Redefining the role of metallothionein within the injured brain: extracellular metallothioneins play an important role in the astrocyte-neuron response to injury
Chung, RS and Penkowa, M and Dittmann, J and King, CE and Bartlett, C and Asmussen, JW and Hidalgo, J and Carrasco, J and Leung, YKJ and Walker, AK and Fung, SJ and Dunlop, SA and Fitzgerald, M and Beazley, LD and Chuah, MI and Vickers, JC and West, AK, Redefining the role of metallothionein within the injured brain: extracellular metallothioneins play an important role in the astrocyte-neuron response to injury, Journal of Biological Chemistry, 283, (22) pp. 15349-15358. ISSN 0021-9258 (2008) [Refereed Article]

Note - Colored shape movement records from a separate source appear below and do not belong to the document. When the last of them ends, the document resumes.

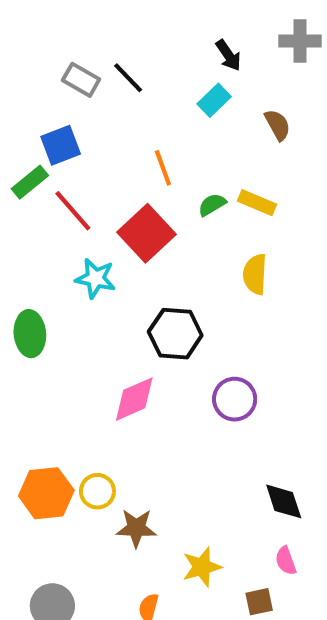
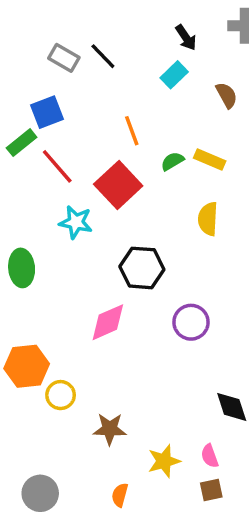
yellow circle: (97, 491) -> (61, 395), moved
orange hexagon: (46, 493) -> (27, 366), moved
pink semicircle: (286, 561) -> (210, 456), moved

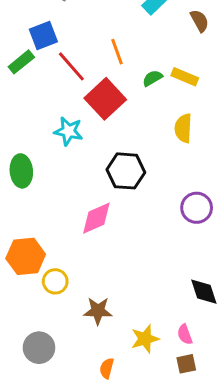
red line: (57, 166) -> (71, 66), moved
purple circle: (191, 322) -> (197, 208), moved
gray circle: (40, 493) -> (39, 348), moved

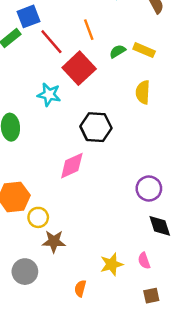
purple circle: (197, 208) -> (149, 188), moved
brown star: (98, 311) -> (54, 241), moved
brown square: (186, 364) -> (151, 296), moved

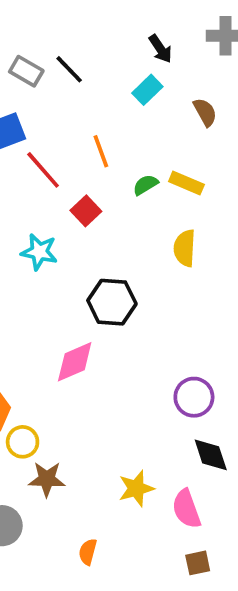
red square: (79, 68) -> (86, 211), size x0.6
pink semicircle: (144, 261) -> (186, 509), size x1.5
yellow star: (112, 264) -> (136, 488), moved

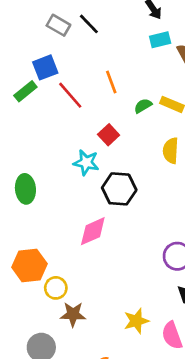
cyan rectangle: (147, 90) -> (160, 40), moved, turned 30
red square: (86, 211) -> (109, 135), moved
cyan star: (39, 252) -> (86, 162), moved

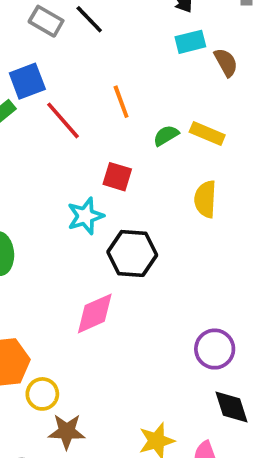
red square: (109, 135) -> (117, 177), turned -30
cyan star: (86, 162) -> (85, 216), turned -30

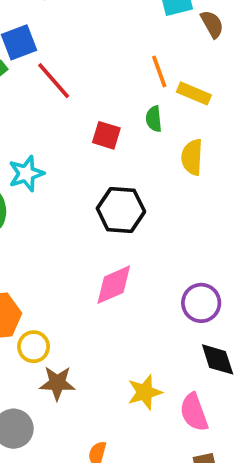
orange line: (121, 102) -> (159, 72), moved
green semicircle: (166, 135) -> (154, 119), moved, turned -65
cyan star: (85, 216) -> (26, 174), moved
pink diamond: (95, 313) -> (114, 285), moved

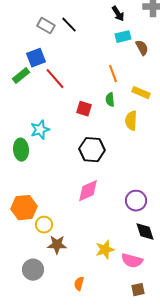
yellow rectangle: (194, 93) -> (141, 93), moved
pink semicircle: (194, 412) -> (132, 261), turned -55

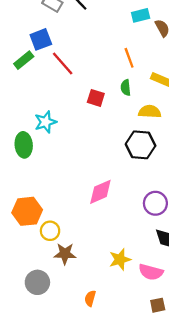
yellow semicircle: (131, 121) -> (150, 112), turned 90
black hexagon: (92, 150) -> (141, 145), moved

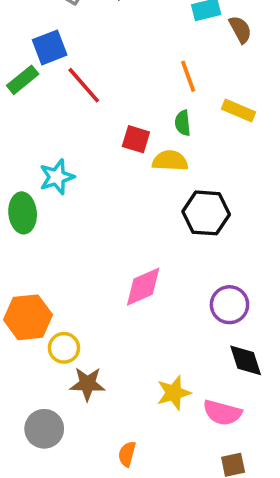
yellow semicircle: (150, 112) -> (170, 161), moved

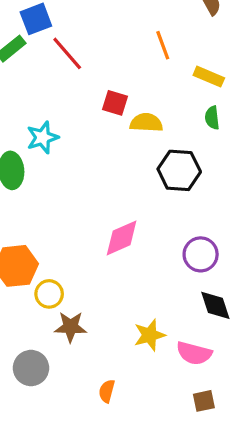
green semicircle: (183, 123) -> (212, 118), moved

A number of intracellular proteins that are protective after brain injury are classically thought to exert their effect within the expressing cell. The astrocytic metallothioneins (MT) are one example and are thought to act via intracellular free radical scavenging and heavy metal regulation, and in particular zinc. Indeed, we have previously established that astrocytic MTs are required for successful brain healing. Here we provide evidence for a fundamentally different mode of action relying upon intercellular transfer from astrocytes to neurons, which in turn leads to uptake-dependent axonal regeneration. First, we show that MT can be detected within the extracellular fluid of the injured brain, and that cultured astrocytes are capable of actively secreting MT in a regulatable manner. Second, we identify a receptor, megalin, that mediates MT transport into neurons. Third, we directly demonstrate for the first time the transfer of MT from astrocytes to neurons over a specific time course in vitro. Finally, we show that MT is rapidly internalized via the cell bodies of retinal ganglion cells in vivo and is a powerful nerve. Our work suggests that the protective functions of MT in the central nervous system should be widened from a purely astrocytic focus to include extracellular and intra-neuronal roles. This unsuspected action of MT represents a novel paradigm of astrocyte-neuronal interaction after injury and may have implications for the development of MT-based therapeutic agents.